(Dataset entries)
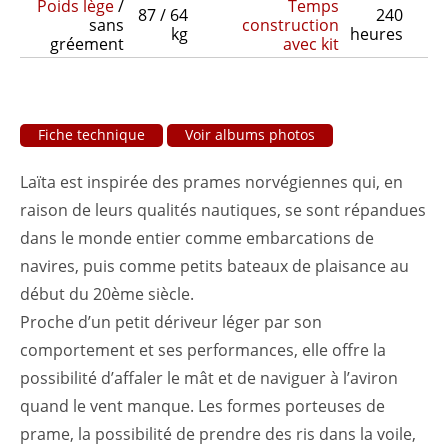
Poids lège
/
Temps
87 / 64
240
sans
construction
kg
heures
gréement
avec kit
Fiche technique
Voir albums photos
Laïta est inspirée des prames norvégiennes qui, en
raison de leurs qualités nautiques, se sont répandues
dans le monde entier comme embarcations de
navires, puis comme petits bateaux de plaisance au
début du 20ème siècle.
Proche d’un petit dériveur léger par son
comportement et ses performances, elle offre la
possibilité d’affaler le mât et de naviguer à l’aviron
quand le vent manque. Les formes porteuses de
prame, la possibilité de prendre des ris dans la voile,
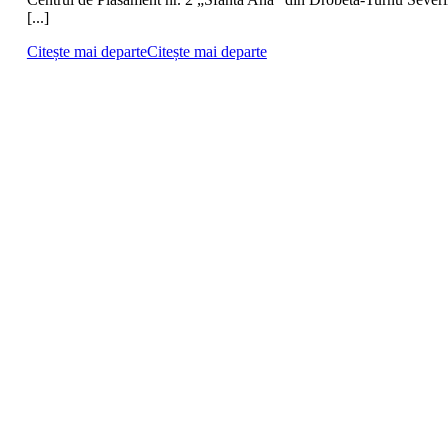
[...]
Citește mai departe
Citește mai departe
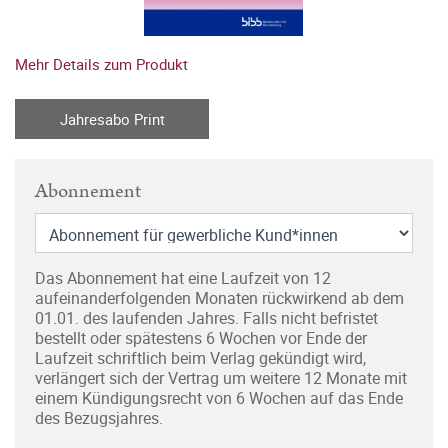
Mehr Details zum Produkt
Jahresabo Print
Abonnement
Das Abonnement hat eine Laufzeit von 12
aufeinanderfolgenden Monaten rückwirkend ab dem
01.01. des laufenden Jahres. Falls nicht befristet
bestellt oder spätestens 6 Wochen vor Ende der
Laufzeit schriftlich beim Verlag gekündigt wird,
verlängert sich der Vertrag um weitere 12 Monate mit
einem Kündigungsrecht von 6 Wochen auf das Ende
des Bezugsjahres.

==

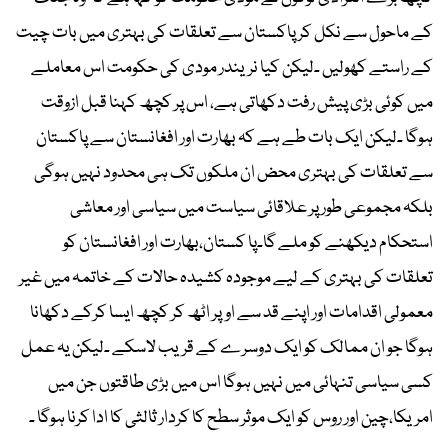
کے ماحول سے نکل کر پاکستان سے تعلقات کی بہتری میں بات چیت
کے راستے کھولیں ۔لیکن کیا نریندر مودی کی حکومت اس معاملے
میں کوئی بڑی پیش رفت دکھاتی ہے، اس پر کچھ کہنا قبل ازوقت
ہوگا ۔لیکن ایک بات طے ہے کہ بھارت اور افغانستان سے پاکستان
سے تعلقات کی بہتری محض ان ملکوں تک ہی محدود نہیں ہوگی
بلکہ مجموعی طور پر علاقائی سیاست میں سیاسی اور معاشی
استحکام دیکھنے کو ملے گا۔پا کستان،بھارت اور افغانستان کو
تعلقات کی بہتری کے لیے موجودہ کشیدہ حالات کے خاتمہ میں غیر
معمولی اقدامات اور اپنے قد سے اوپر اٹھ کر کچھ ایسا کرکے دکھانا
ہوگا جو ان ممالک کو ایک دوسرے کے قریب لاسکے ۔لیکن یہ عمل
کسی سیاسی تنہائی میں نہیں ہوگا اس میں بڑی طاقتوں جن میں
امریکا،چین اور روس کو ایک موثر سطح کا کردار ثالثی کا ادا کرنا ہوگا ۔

## What you need to do
Exact copy, pictures excluded: every line above from the one containing "comportement et ses" to the one containing "Laufzeit schriftlich beim", inclusive, and nothing more.

## Answer to this task
comportement et ses performances, elle offre la
possibilité d’affaler le mât et de naviguer à l’aviron
quand le vent manque. Les formes porteuses de
prame, la possibilité de prendre des ris dans la voile,
[...]
Citește mai departe
Citește mai departe
Mehr Details zum Produkt
Jahresabo Print
Abonnement
Das Abonnement hat eine Laufzeit von 12
aufeinanderfolgenden Monaten rückwirkend ab dem
01.01. des laufenden Jahres. Falls nicht befristet
bestellt oder spätestens 6 Wochen vor Ende der
Laufzeit schriftlich beim Verlag gekündigt wird,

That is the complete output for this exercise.